My God, I thought, the woman has these children on a tight rein. I wondered if that was how it had been with Matthew, how she had persuaded him to do…whatever it was he had been doing. I could sense her anxiety growing behind me. She wanted me to leave, which out of devilment made me linger longer. But there was clearly no point in remaining. I was about to rise when something caught my eye.
‘Where did Matthew sleep?’ I asked over my shoulder.
The mother snorted contemptuously. ‘How many beds do you see?’

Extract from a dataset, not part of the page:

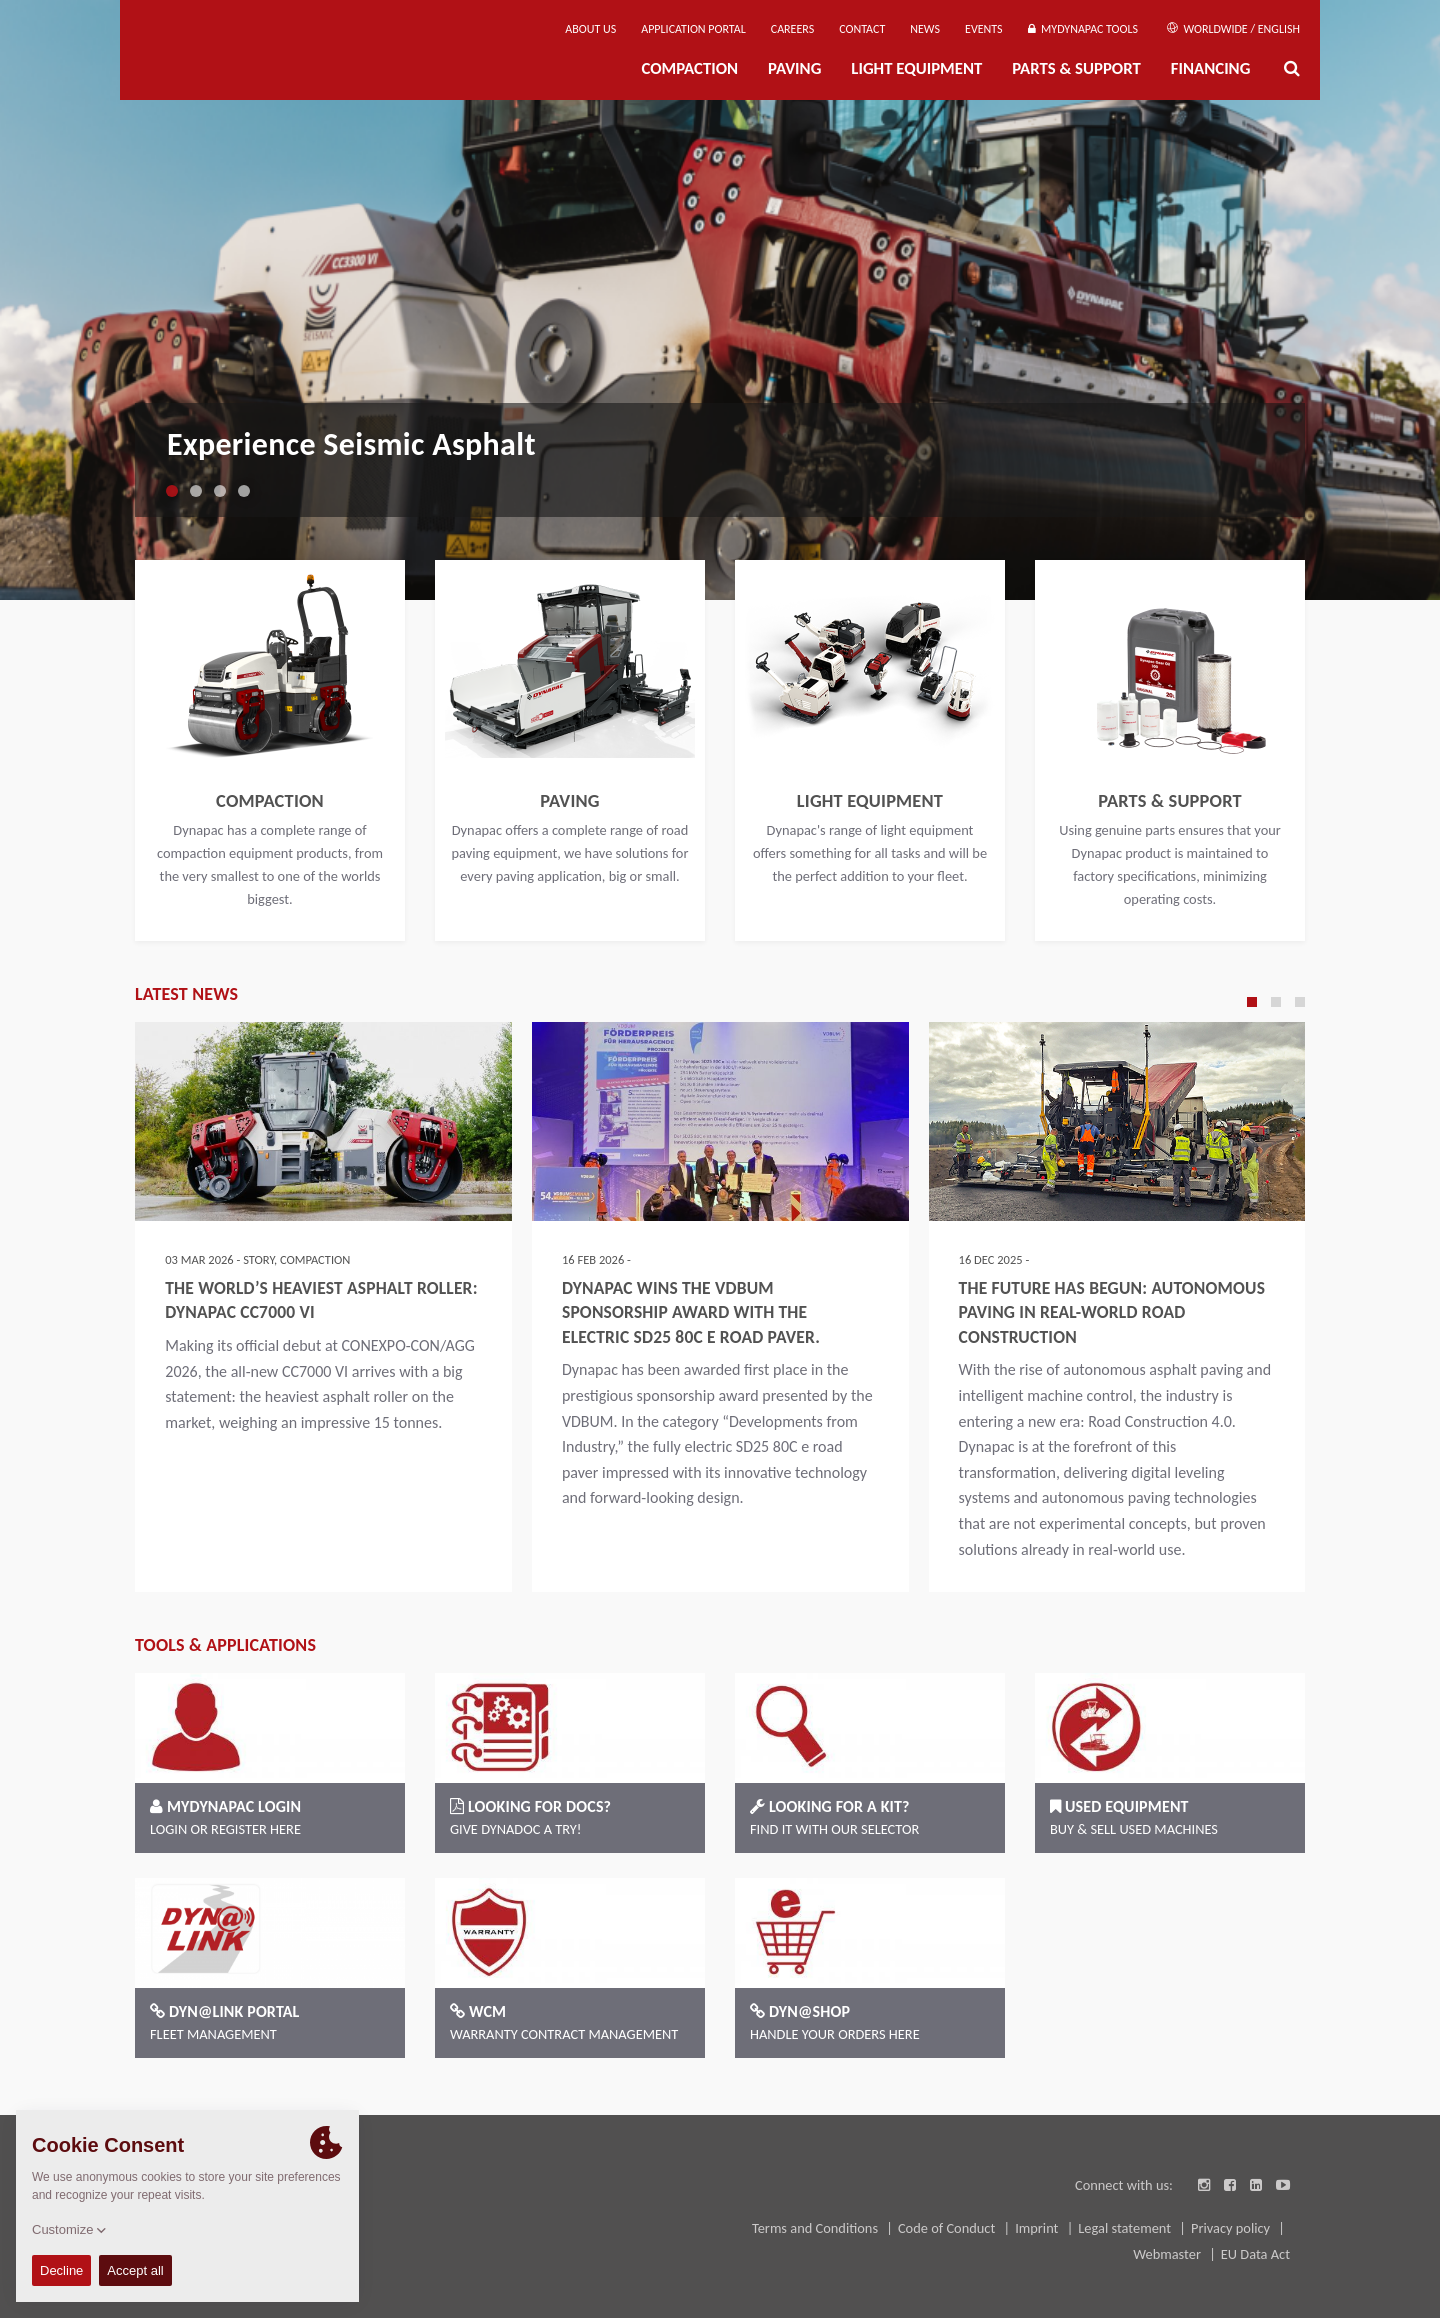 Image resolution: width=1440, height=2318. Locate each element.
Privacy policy (1232, 2228)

I gently lifted the little girl out of the way and felt among the bedclothes which were damp and grimy from so many grubby bodies, not somewhere that got turned out too often. Perhaps the mother had intended doing so today with the rest of her laundry. I was glad she had not.
‘What are you doing?’ she asked trying to see, but my body screened her view. I picked the object and concealed it in the palm of my hand. I knew, of course, what it was
and where it had come from, there could be no mistake. And in that moment like a house of cards toppling on a conjuror’s bench a whole cascade of apparently random events seemed to tumble through my head each knocking the next over. I gasped at the simplicity of it. How could I have been so stupid as not to have seen it before? Hiding my trophy from the mother’s eyes, I stroked the little girl’s head once more and rose to leave feeling my hand tremble as I did so.
‘Is that it?’ said the mother suspiciously. ‘No more questions?’
‘No, no more.’ I forced myself to smile. ‘Thank you.’
As I left, the mother went over to the bed and started to feel frantically beneath the folds herself, but I had left nothing behind. I walked up the path towards the abbey. Behind me Matthew’s mother came to the door to watch me go and for the first time I thought I detected fear in her eyes.